• [Try it]: Scanning the entries below, copy every line that contains the word "image".

• [Records provided]:
--- START ---
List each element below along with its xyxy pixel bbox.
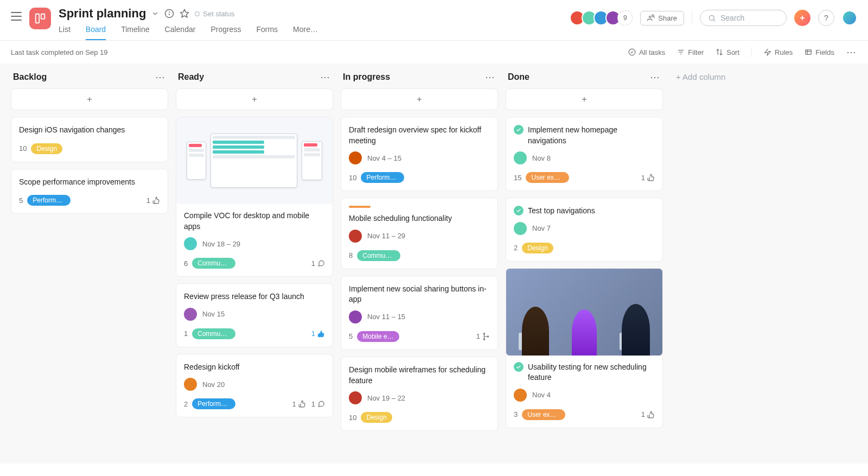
project-meta: Sprint planning Set status ListBoardTime… [59, 7, 565, 40]
card-cover-image [506, 269, 662, 356]
task-card[interactable]: Implement new homepage navigationsNov 81… [506, 117, 663, 191]
card-count: 5 [19, 196, 23, 205]
priority-indicator [349, 206, 371, 208]
task-card[interactable]: Usability testing for new scheduling fea… [506, 268, 663, 428]
tab-forms[interactable]: Forms [256, 25, 278, 40]
card-title: Implement new social sharing buttons in-… [349, 284, 490, 305]
project-icon[interactable] [29, 8, 51, 29]
card-title: Scope performance improvements [19, 177, 135, 188]
tab-calendar[interactable]: Calendar [165, 25, 196, 40]
set-status-button[interactable]: Set status [195, 10, 234, 18]
task-card[interactable]: Redesign kickoffNov 202Performa…1 1 [176, 354, 333, 418]
column-more-icon[interactable]: ⋯ [155, 71, 166, 83]
column: Backlog⋯Design iOS navigation changes10D… [11, 67, 168, 220]
tab-more[interactable]: More… [293, 25, 318, 40]
card-date: Nov 11 – 15 [367, 313, 405, 321]
tab-list[interactable]: List [59, 25, 71, 40]
card-title: Test top navigations [528, 206, 595, 217]
task-card[interactable]: Design mobile wireframes for scheduling … [341, 357, 498, 431]
column: Done⋯Implement new homepage navigationsN… [506, 67, 663, 435]
member-overflow-count[interactable]: 9 [617, 10, 633, 26]
svg-point-4 [169, 12, 170, 12]
card-count: 6 [184, 259, 188, 268]
svg-rect-1 [41, 14, 44, 19]
svg-point-12 [629, 49, 635, 55]
tab-timeline[interactable]: Timeline [121, 25, 149, 40]
sort-button[interactable]: Sort [716, 48, 739, 56]
add-card-button[interactable] [176, 88, 333, 110]
assignee-avatar [184, 237, 197, 250]
toolbar: Last task completed on Sep 19 All tasks … [0, 41, 868, 64]
chevron-down-icon[interactable] [151, 10, 159, 17]
assignee-avatar [184, 308, 197, 321]
card-date: Nov 4 [532, 391, 551, 399]
check-complete-icon [514, 125, 524, 135]
more-icon[interactable]: ⋯ [846, 46, 857, 58]
task-card[interactable]: Scope performance improvements5Performa…… [11, 169, 168, 214]
card-date: Nov 15 [202, 310, 225, 318]
card-date: Nov 18 – 29 [202, 240, 240, 248]
task-card[interactable]: Compile VOC for desktop and mobile appsN… [176, 117, 333, 277]
star-icon[interactable] [180, 9, 189, 18]
card-count: 8 [349, 251, 353, 259]
add-card-button[interactable] [11, 88, 168, 110]
add-column-button[interactable]: + Add column [671, 67, 731, 87]
task-card[interactable]: Implement new social sharing buttons in-… [341, 276, 498, 350]
svg-rect-0 [36, 14, 39, 23]
card-count: 10 [19, 144, 27, 153]
card-tag: Performa… [192, 398, 235, 409]
quick-add-button[interactable] [794, 10, 810, 26]
comment-count: 1 [311, 400, 325, 408]
svg-line-9 [713, 20, 715, 21]
comment-count: 1 [311, 259, 325, 268]
card-date: Nov 11 – 29 [367, 232, 405, 240]
search-input[interactable]: Search [700, 10, 787, 26]
hamburger-menu-icon[interactable] [11, 12, 22, 21]
card-title: Mobile scheduling functionality [349, 213, 452, 224]
add-card-button[interactable] [341, 88, 498, 110]
user-avatar[interactable] [842, 10, 857, 26]
card-tag: Communi… [192, 328, 235, 339]
column-title: Backlog [13, 72, 47, 82]
share-button[interactable]: Share [640, 11, 684, 26]
column-more-icon[interactable]: ⋯ [485, 71, 496, 83]
card-tag: Mobile e… [357, 331, 399, 342]
card-tag: Performa… [361, 172, 404, 183]
last-task-status: Last task completed on Sep 19 [11, 48, 108, 56]
task-card[interactable]: Design iOS navigation changes10Design [11, 117, 168, 162]
card-tag: Performa… [27, 195, 71, 206]
info-icon[interactable] [164, 9, 174, 18]
card-title: Implement new homepage navigations [528, 125, 655, 146]
add-card-button[interactable] [506, 88, 663, 110]
rules-button[interactable]: Rules [764, 48, 793, 56]
column-title: Done [508, 72, 529, 82]
card-count: 15 [514, 174, 521, 182]
card-tag: User exp… [526, 172, 569, 183]
svg-marker-5 [181, 10, 189, 17]
topbar-right: 9 Share Search ? [573, 10, 857, 26]
project-members[interactable]: 9 [573, 10, 633, 26]
card-date: Nov 19 – 22 [367, 394, 405, 402]
assignee-avatar [349, 310, 362, 323]
column-more-icon[interactable]: ⋯ [320, 71, 331, 83]
fields-button[interactable]: Fields [805, 48, 834, 56]
assignee-avatar [349, 151, 362, 164]
like-count: 1 [641, 410, 655, 418]
assignee-avatar [514, 389, 527, 402]
column-more-icon[interactable]: ⋯ [650, 71, 661, 83]
card-tag: Communi… [357, 250, 400, 261]
assignee-avatar [184, 378, 197, 391]
check-complete-icon [514, 206, 524, 215]
card-title: Redesign kickoff [184, 362, 239, 373]
task-card[interactable]: Draft redesign overview spec for kickoff… [341, 117, 498, 191]
help-button[interactable]: ? [818, 10, 834, 26]
filter-button[interactable]: Filter [677, 48, 704, 56]
card-count: 10 [349, 174, 356, 182]
tab-progress[interactable]: Progress [210, 25, 241, 40]
task-card[interactable]: Review press release for Q3 launchNov 15… [176, 283, 333, 347]
tab-board[interactable]: Board [86, 25, 106, 40]
card-date: Nov 8 [532, 154, 551, 162]
task-card[interactable]: Test top navigationsNov 72Design [506, 198, 663, 262]
all-tasks-button[interactable]: All tasks [628, 48, 665, 56]
task-card[interactable]: Mobile scheduling functionalityNov 11 – … [341, 198, 498, 269]
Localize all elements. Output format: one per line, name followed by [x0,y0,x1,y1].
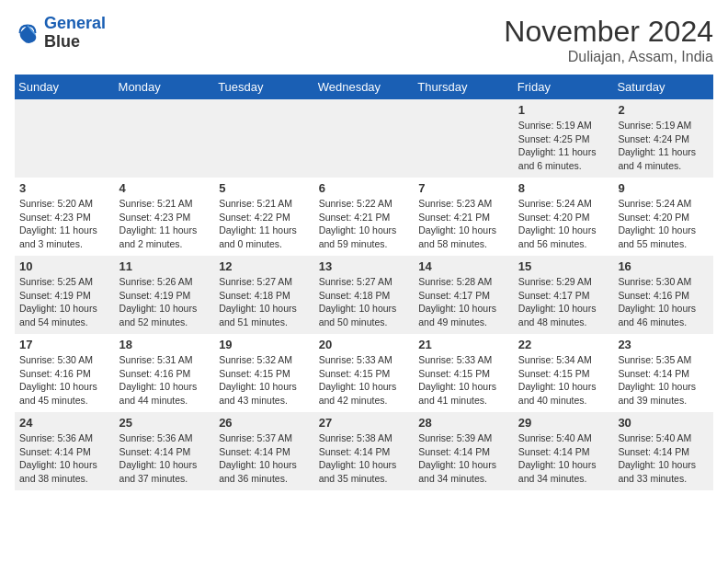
logo-text: General Blue [44,15,106,52]
day-info: Sunrise: 5:33 AM Sunset: 4:15 PM Dayligh… [418,353,509,408]
day-info: Sunrise: 5:25 AM Sunset: 4:19 PM Dayligh… [19,275,110,329]
day-info: Sunrise: 5:40 AM Sunset: 4:14 PM Dayligh… [518,431,609,486]
calendar-cell: 25Sunrise: 5:36 AM Sunset: 4:14 PM Dayli… [115,412,215,490]
day-info: Sunrise: 5:22 AM Sunset: 4:21 PM Dayligh… [319,197,410,251]
calendar-cell: 21Sunrise: 5:33 AM Sunset: 4:15 PM Dayli… [414,334,514,412]
day-info: Sunrise: 5:39 AM Sunset: 4:14 PM Dayligh… [418,431,509,486]
day-info: Sunrise: 5:19 AM Sunset: 4:24 PM Dayligh… [618,119,709,173]
day-number: 19 [219,338,310,351]
logo-icon [15,20,40,46]
day-info: Sunrise: 5:38 AM Sunset: 4:14 PM Dayligh… [319,431,410,486]
day-info: Sunrise: 5:32 AM Sunset: 4:15 PM Dayligh… [219,353,310,408]
day-number: 24 [19,416,110,430]
day-number: 26 [219,416,310,430]
week-row-4: 17Sunrise: 5:30 AM Sunset: 4:16 PM Dayli… [15,334,713,412]
week-row-3: 10Sunrise: 5:25 AM Sunset: 4:19 PM Dayli… [15,256,713,334]
day-number: 11 [119,259,210,273]
calendar-cell: 7Sunrise: 5:23 AM Sunset: 4:21 PM Daylig… [414,178,514,256]
calendar-cell: 17Sunrise: 5:30 AM Sunset: 4:16 PM Dayli… [15,334,115,412]
weekday-header-thursday: Thursday [414,75,514,99]
day-info: Sunrise: 5:28 AM Sunset: 4:17 PM Dayligh… [418,275,509,329]
calendar-cell: 1Sunrise: 5:19 AM Sunset: 4:25 PM Daylig… [514,99,614,178]
day-number: 9 [618,181,709,195]
calendar-cell: 5Sunrise: 5:21 AM Sunset: 4:22 PM Daylig… [214,178,314,256]
day-info: Sunrise: 5:33 AM Sunset: 4:15 PM Dayligh… [319,353,410,408]
weekday-header-monday: Monday [115,75,215,99]
day-number: 20 [319,338,410,351]
weekday-header-wednesday: Wednesday [314,75,415,99]
calendar-cell: 4Sunrise: 5:21 AM Sunset: 4:23 PM Daylig… [115,178,215,256]
day-number: 12 [219,259,310,273]
day-info: Sunrise: 5:23 AM Sunset: 4:21 PM Dayligh… [418,197,509,251]
calendar-table: SundayMondayTuesdayWednesdayThursdayFrid… [15,75,713,490]
day-info: Sunrise: 5:30 AM Sunset: 4:16 PM Dayligh… [618,275,709,329]
day-number: 13 [319,259,410,273]
calendar-cell: 2Sunrise: 5:19 AM Sunset: 4:24 PM Daylig… [613,99,713,178]
calendar-cell: 10Sunrise: 5:25 AM Sunset: 4:19 PM Dayli… [15,256,115,334]
calendar-cell: 6Sunrise: 5:22 AM Sunset: 4:21 PM Daylig… [314,178,415,256]
title-block: November 2024 Duliajan, Assam, India [504,15,713,65]
day-number: 25 [119,416,210,430]
calendar-cell: 13Sunrise: 5:27 AM Sunset: 4:18 PM Dayli… [314,256,415,334]
day-number: 6 [319,181,410,195]
day-info: Sunrise: 5:36 AM Sunset: 4:14 PM Dayligh… [19,431,110,486]
day-number: 22 [518,338,609,351]
calendar-cell: 28Sunrise: 5:39 AM Sunset: 4:14 PM Dayli… [414,412,514,490]
page-header: General Blue November 2024 Duliajan, Ass… [15,15,713,65]
day-info: Sunrise: 5:24 AM Sunset: 4:20 PM Dayligh… [618,197,709,251]
logo: General Blue [15,15,106,52]
calendar-cell [115,99,215,178]
day-info: Sunrise: 5:29 AM Sunset: 4:17 PM Dayligh… [518,275,609,329]
day-info: Sunrise: 5:19 AM Sunset: 4:25 PM Dayligh… [518,119,609,173]
calendar-cell: 9Sunrise: 5:24 AM Sunset: 4:20 PM Daylig… [613,178,713,256]
calendar-cell: 20Sunrise: 5:33 AM Sunset: 4:15 PM Dayli… [314,334,415,412]
calendar-cell: 30Sunrise: 5:40 AM Sunset: 4:14 PM Dayli… [613,412,713,490]
day-info: Sunrise: 5:30 AM Sunset: 4:16 PM Dayligh… [19,353,110,408]
calendar-cell [15,99,115,178]
day-number: 16 [618,259,709,273]
weekday-header-tuesday: Tuesday [214,75,314,99]
calendar-cell: 16Sunrise: 5:30 AM Sunset: 4:16 PM Dayli… [613,256,713,334]
calendar-cell: 8Sunrise: 5:24 AM Sunset: 4:20 PM Daylig… [514,178,614,256]
calendar-cell: 11Sunrise: 5:26 AM Sunset: 4:19 PM Dayli… [115,256,215,334]
calendar-cell: 3Sunrise: 5:20 AM Sunset: 4:23 PM Daylig… [15,178,115,256]
day-info: Sunrise: 5:34 AM Sunset: 4:15 PM Dayligh… [518,353,609,408]
calendar-cell: 29Sunrise: 5:40 AM Sunset: 4:14 PM Dayli… [514,412,614,490]
calendar-cell: 15Sunrise: 5:29 AM Sunset: 4:17 PM Dayli… [514,256,614,334]
day-info: Sunrise: 5:36 AM Sunset: 4:14 PM Dayligh… [119,431,210,486]
day-info: Sunrise: 5:27 AM Sunset: 4:18 PM Dayligh… [219,275,310,329]
calendar-cell [414,99,514,178]
day-number: 7 [418,181,509,195]
day-info: Sunrise: 5:26 AM Sunset: 4:19 PM Dayligh… [119,275,210,329]
day-number: 5 [219,181,310,195]
calendar-cell: 26Sunrise: 5:37 AM Sunset: 4:14 PM Dayli… [214,412,314,490]
day-number: 28 [418,416,509,430]
calendar-cell: 23Sunrise: 5:35 AM Sunset: 4:14 PM Dayli… [613,334,713,412]
day-info: Sunrise: 5:40 AM Sunset: 4:14 PM Dayligh… [618,431,709,486]
day-number: 23 [618,338,709,351]
calendar-cell: 22Sunrise: 5:34 AM Sunset: 4:15 PM Dayli… [514,334,614,412]
week-row-2: 3Sunrise: 5:20 AM Sunset: 4:23 PM Daylig… [15,178,713,256]
calendar-cell: 27Sunrise: 5:38 AM Sunset: 4:14 PM Dayli… [314,412,415,490]
day-info: Sunrise: 5:31 AM Sunset: 4:16 PM Dayligh… [119,353,210,408]
day-info: Sunrise: 5:24 AM Sunset: 4:20 PM Dayligh… [518,197,609,251]
day-number: 1 [518,103,609,117]
calendar-cell: 18Sunrise: 5:31 AM Sunset: 4:16 PM Dayli… [115,334,215,412]
day-number: 30 [618,416,709,430]
day-info: Sunrise: 5:27 AM Sunset: 4:18 PM Dayligh… [319,275,410,329]
day-number: 17 [19,338,110,351]
day-info: Sunrise: 5:21 AM Sunset: 4:23 PM Dayligh… [119,197,210,251]
week-row-5: 24Sunrise: 5:36 AM Sunset: 4:14 PM Dayli… [15,412,713,490]
location: Duliajan, Assam, India [504,49,713,65]
day-info: Sunrise: 5:21 AM Sunset: 4:22 PM Dayligh… [219,197,310,251]
calendar-cell: 19Sunrise: 5:32 AM Sunset: 4:15 PM Dayli… [214,334,314,412]
day-info: Sunrise: 5:20 AM Sunset: 4:23 PM Dayligh… [19,197,110,251]
day-number: 2 [618,103,709,117]
calendar-cell [314,99,415,178]
day-number: 14 [418,259,509,273]
month-title: November 2024 [504,15,713,49]
weekday-header-row: SundayMondayTuesdayWednesdayThursdayFrid… [15,75,713,99]
day-number: 18 [119,338,210,351]
day-number: 21 [418,338,509,351]
weekday-header-saturday: Saturday [613,75,713,99]
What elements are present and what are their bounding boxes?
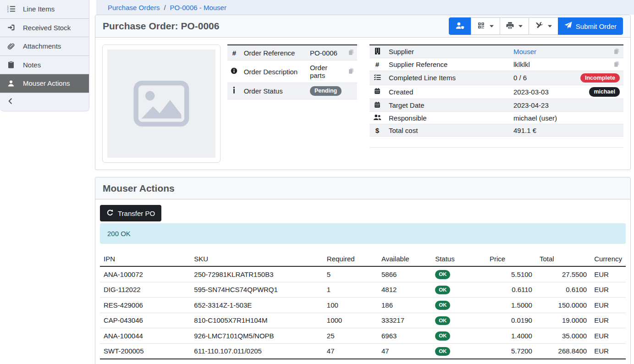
info-icon — [227, 83, 241, 99]
transfer-po-button[interactable]: Transfer PO — [100, 205, 161, 221]
cell-required: 1 — [323, 282, 378, 298]
printer-icon — [506, 22, 514, 31]
print-actions-button[interactable] — [500, 17, 529, 35]
ok-status-badge: OK — [435, 270, 450, 279]
cell-available: 333217 — [378, 313, 431, 328]
header-row: IPN SKU Required Available Status Price … — [100, 252, 626, 266]
ok-status-badge: OK — [435, 316, 450, 325]
cell-status: OK — [431, 313, 486, 328]
sidebar-collapse-button[interactable] — [0, 93, 89, 111]
cell-sku: 926-LMC7101QM5/NOPB — [190, 328, 323, 344]
detail-label: Order Status — [241, 83, 307, 99]
purchase-order-details: # Order Reference PO-0006 Order Descript… — [95, 38, 630, 170]
detail-value: Pending — [307, 83, 344, 99]
cell-sku: 652-3314Z-1-503E — [190, 298, 323, 313]
detail-row: Created 2023-03-03 michael — [369, 85, 623, 99]
mouser-actions-heading: Mouser Actions — [95, 177, 630, 199]
caret-down-icon — [548, 25, 552, 28]
image-placeholder — [107, 50, 215, 158]
breadcrumb: Purchase Orders / PO-0006 - Mouser — [96, 0, 634, 15]
sidebar-item-line-items[interactable]: 123 Line Items — [0, 0, 89, 19]
cell-price: 0.0190 — [486, 313, 536, 328]
copy-icon — [613, 61, 620, 67]
column-header-available: Available — [378, 252, 431, 266]
column-header-currency: Currency — [590, 252, 626, 266]
cell-required: 25 — [323, 328, 378, 344]
cell-sku: 611-110.107.011/0205 — [190, 343, 323, 359]
cell-total: 19.0000 — [536, 313, 590, 328]
detail-row: Completed Line Items 0 / 6 Incomplete — [369, 71, 623, 85]
line-items-table-header: IPN SKU Required Available Status Price … — [100, 252, 626, 266]
supplier-detail-table: Supplier Mouser # Supplier Reference lkl… — [369, 44, 623, 148]
copy-icon — [348, 67, 354, 74]
cell-required: 1000 — [323, 313, 378, 328]
cell-available: 6963 — [378, 328, 431, 344]
barcode-actions-button[interactable] — [471, 17, 500, 35]
cell-required: 5 — [323, 266, 378, 282]
response-alert: 200 OK — [100, 223, 626, 244]
cell-ipn: ANA-100072 — [100, 266, 190, 282]
detail-label: Order Reference — [241, 45, 307, 61]
column-header-total: Total — [536, 252, 590, 266]
table-row: ANA-100072250-72981KLRATR150B355866OK5.5… — [100, 266, 626, 282]
cell-ipn: CAP-043046 — [100, 313, 190, 328]
detail-label: Order Description — [241, 61, 307, 83]
cell-currency: EUR — [590, 313, 626, 328]
purchase-order-panel-heading: Purchase Order: PO-0006 — [95, 15, 630, 38]
table-row: SWT-200005611-110.107.011/02054747OK5.72… — [100, 343, 626, 359]
detail-value: 491.1 € — [510, 124, 569, 137]
header-button-group: Submit Order — [449, 17, 623, 35]
sidebar-item-mouser-actions[interactable]: Mouser Actions — [0, 74, 89, 93]
breadcrumb-link-purchase-orders[interactable]: Purchase Orders — [108, 4, 160, 11]
admin-button[interactable] — [449, 17, 471, 35]
purchase-order-panel: Purchase Order: PO-0006 — [95, 15, 631, 170]
submit-order-button[interactable]: Submit Order — [558, 17, 623, 35]
cell-status: OK — [431, 328, 486, 344]
cell-ipn: SWT-200005 — [100, 343, 190, 359]
ok-status-badge: OK — [435, 301, 450, 310]
copy-button[interactable] — [344, 45, 357, 61]
redo-icon — [106, 209, 114, 218]
cell-price: 1.4000 — [486, 328, 536, 344]
cell-total: 150.0000 — [536, 298, 590, 313]
detail-label: Responsible — [385, 112, 510, 124]
sidebar-item-label: Attachments — [23, 42, 61, 50]
detail-value: 2023-04-23 — [510, 99, 569, 112]
cell-ipn: ANA-100044 — [100, 328, 190, 344]
total-value: 501.0000 — [536, 359, 590, 364]
cell-currency: EUR — [590, 328, 626, 344]
detail-label: Created — [385, 85, 510, 99]
sidebar-item-received-stock[interactable]: Received Stock — [0, 19, 89, 38]
breadcrumb-link-current[interactable]: PO-0006 - Mouser — [170, 4, 226, 11]
order-actions-button[interactable] — [529, 17, 558, 35]
total-row: Total 501.0000 — [100, 359, 626, 364]
cell-total: 27.5500 — [536, 266, 590, 282]
total-label: Total — [100, 359, 190, 364]
cell-available: 47 — [378, 343, 431, 359]
copy-button[interactable] — [569, 58, 623, 71]
detail-value: 2023-03-03 — [510, 85, 569, 99]
order-image-card[interactable] — [102, 44, 221, 163]
tools-icon — [535, 22, 543, 31]
calendar-icon — [369, 99, 385, 112]
ok-status-badge: OK — [435, 347, 450, 356]
sidebar: 123 Line Items Received Stock Attachment… — [0, 0, 89, 111]
list-ol-icon: 123 — [6, 5, 16, 13]
sidebar-item-attachments[interactable]: Attachments — [0, 37, 89, 56]
building-icon — [369, 45, 385, 58]
cell-available: 5866 — [378, 266, 431, 282]
cell-required: 47 — [323, 343, 378, 359]
copy-button[interactable] — [344, 61, 357, 83]
detail-value: Mouser — [510, 45, 569, 58]
cell-status: OK — [431, 266, 486, 282]
supplier-link[interactable]: Mouser — [513, 48, 536, 55]
cell-required: 100 — [323, 298, 378, 313]
sidebar-item-notes[interactable]: Notes — [0, 56, 89, 75]
cell-total: 0.6100 — [536, 282, 590, 298]
cell-currency: EUR — [590, 298, 626, 313]
copy-button[interactable] — [569, 45, 623, 58]
detail-row: Supplier Mouser — [369, 45, 623, 58]
sidebar-item-label: Mouser Actions — [23, 79, 70, 87]
user-icon — [6, 80, 16, 87]
cell-price: 5.5100 — [486, 266, 536, 282]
--- END ---
• [Exercise response]:
card-cover-image [506, 269, 662, 356]
image-placeholder — [107, 50, 215, 158]
order-image-card[interactable] — [102, 44, 221, 163]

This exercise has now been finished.